Le déjeuner fut silencieux. Nous avions été obligés d'allumer la lampe. Les clartés rousses qui traînaient dans la pièce, étaient d'une tristesse à mourir.

—Bah! disait Jacques, il vaut mieux cette pluie tiède qu'un grand froid qui gèlerait nos oliviers et nos vignes.

Et il essayait de plaisanter. Mais il était inquiet comme nous, sans savoir pourquoi. Babet avait fait de mauvais rêves. Nous écoutions le récit de ses cauchemars, riant des lèvres, le coeur serré.

—C'est le temps qui nous met l'âme à l'envers, dis-je pour rassurer tout le monde.

—Oui, oui, c'est le temps, se hâta de reprendre Jacques. Je vais mettre quelques sarments dans le feu.

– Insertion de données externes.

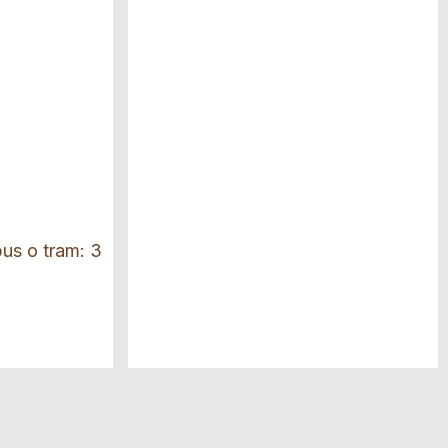
bus o tram: 3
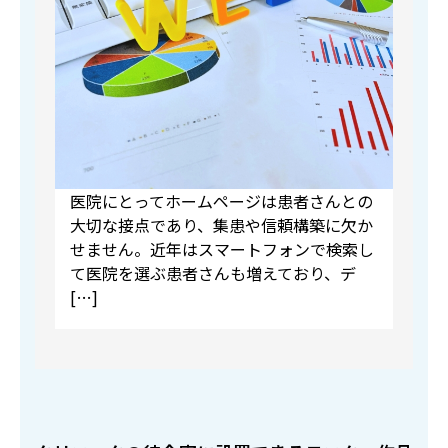
医院にとってホームページは患者さんとの
大切な接点であり、集患や信頼構築に欠か
せません。近年はスマートフォンで検索し
て医院を選ぶ患者さんも増えており、デ
[…]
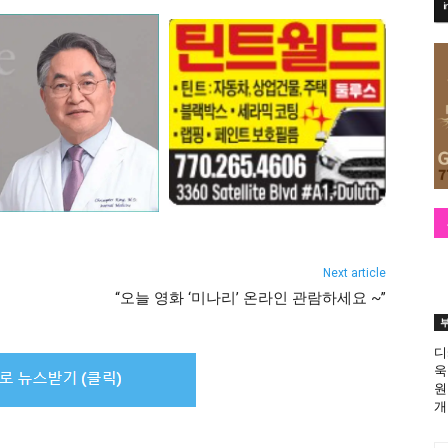
Next article
“오늘 영화 ‘미나리’ 온라인 관람하세요 ~”
디
욱
원
개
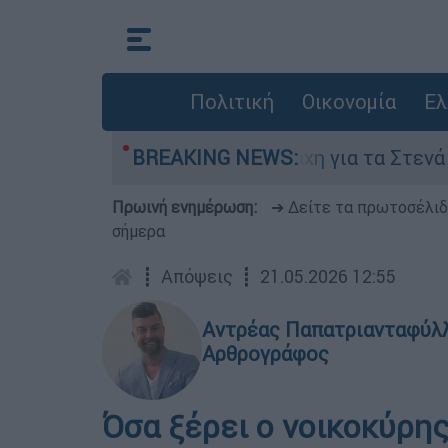
Πολιτική
Οικονομία
Ελ
γούστου
BREAKING NEWS:
Η μάχη για τα Στενά του Ορμούζ: 
Πρωινή ενημέρωση:
➔ Δείτε τα πρωτοσέλι
σήμερα
┋
Απόψεις
┋
21.05.2026 12:55
Αντρέας Παπατριανταφύλ
Αρθρογράφος
Όσα ξέρει ο νοικοκύρης.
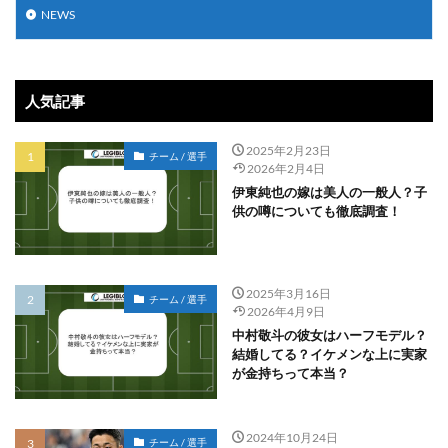
NEWS
人気記事
2025年2月23日
チーム / 選手
2026年2月4日
伊東純也の嫁は美人の一般人？子
供の噂についても徹底調査！
2025年3月16日
チーム / 選手
2026年4月9日
中村敬斗の彼女はハーフモデル？
結婚してる？イケメンな上に実家
が金持ちって本当？
2024年10月24日
チーム / 選手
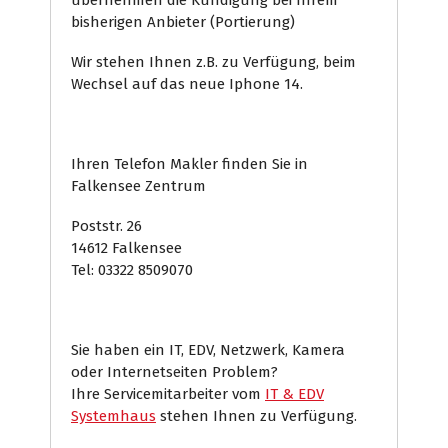
übernehmen die Kündigung bei Ihrem
bisherigen Anbieter (Portierung)
Wir stehen Ihnen z.B. zu Verfügung, beim
Wechsel auf das neue Iphone 14.
Ihren Telefon Makler finden Sie in
Falkensee Zentrum
Poststr. 26
14612 Falkensee
Tel: 03322 8509070
Sie haben ein IT, EDV, Netzwerk, Kamera
oder Internetseiten Problem?
Ihre Servicemitarbeiter vom
IT & EDV
Systemhaus
stehen Ihnen zu Verfügung.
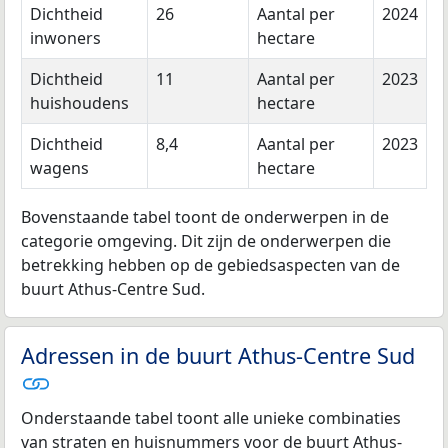
Dichtheid
26
Aantal per
2024
inwoners
hectare
Dichtheid
11
Aantal per
2023
huishoudens
hectare
Dichtheid
8,4
Aantal per
2023
wagens
hectare
Bovenstaande tabel toont de onderwerpen in de
categorie omgeving. Dit zijn de onderwerpen die
betrekking hebben op de gebiedsaspecten van de
buurt Athus-Centre Sud.
Adressen in de buurt Athus-Centre Sud
Onderstaande tabel toont alle unieke combinaties
van straten en huisnummers voor de buurt Athus-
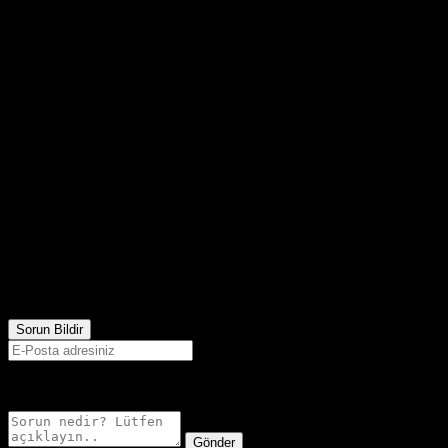
945
Görüntülenme
Sorun Bildir
E-postanız sadece moderatörler tarafından görünür.
Gönder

Une flambée joyeuse jeta de larges nappes de lumière contre les murs. Les ceps brûlaient avec des pétillements, laissant des brasiers roses. Nous nous étions assis devant la cheminée; l'air, au dehors, était tiède; mais, dans l'intérieur de la ferme, il tombait des plafonds une humidité glaciale. Babet avait pris la petite Marie sur ses genoux; elle causait tout bas avec elle, s'égayant de son babil d'enfant.

—Venez-vous, père? me demanda Jacques. Nous allons visiter les caves et les greniers.

Je sortis avec lui. Depuis quelques années, les récoltes devenaient mauvaises. Nous subissions de grosses pertes: nos vignes, nos arbres étaient surpris par les froids; la grêle hachait nos blés et nos avoines. Et je disais parfois que je devenais vieux, que la fortune, qui est femme, n'aime pas les vieillards. Jacques riait, en me répondant qu'il était jeune, lui, et qu'il allait faire la cour à la fortune.

J'en étais à l'hiver, à la saison froide. Je sentais bien que tout mourait autour de moi. A chaque gaieté qui s'en allait, je songeais à l'oncle Lazare, qui était resté si calme dans la mort; je demandais des forces à son cher souvenir.

Vers trois heures, le jour tomba complètement. Nous descendîmes dans la salle commune. Babet cousait au coin de la cheminée, la tête penchée; la petite Marie, assise par terre, en face du feu, habillait gravement une poupée. Jacques et moi, nous nous étions mis devant un bureau d'acajou, qui nous venait de l'oncle Lazare; nous nous occupions à vérifier nos comptes.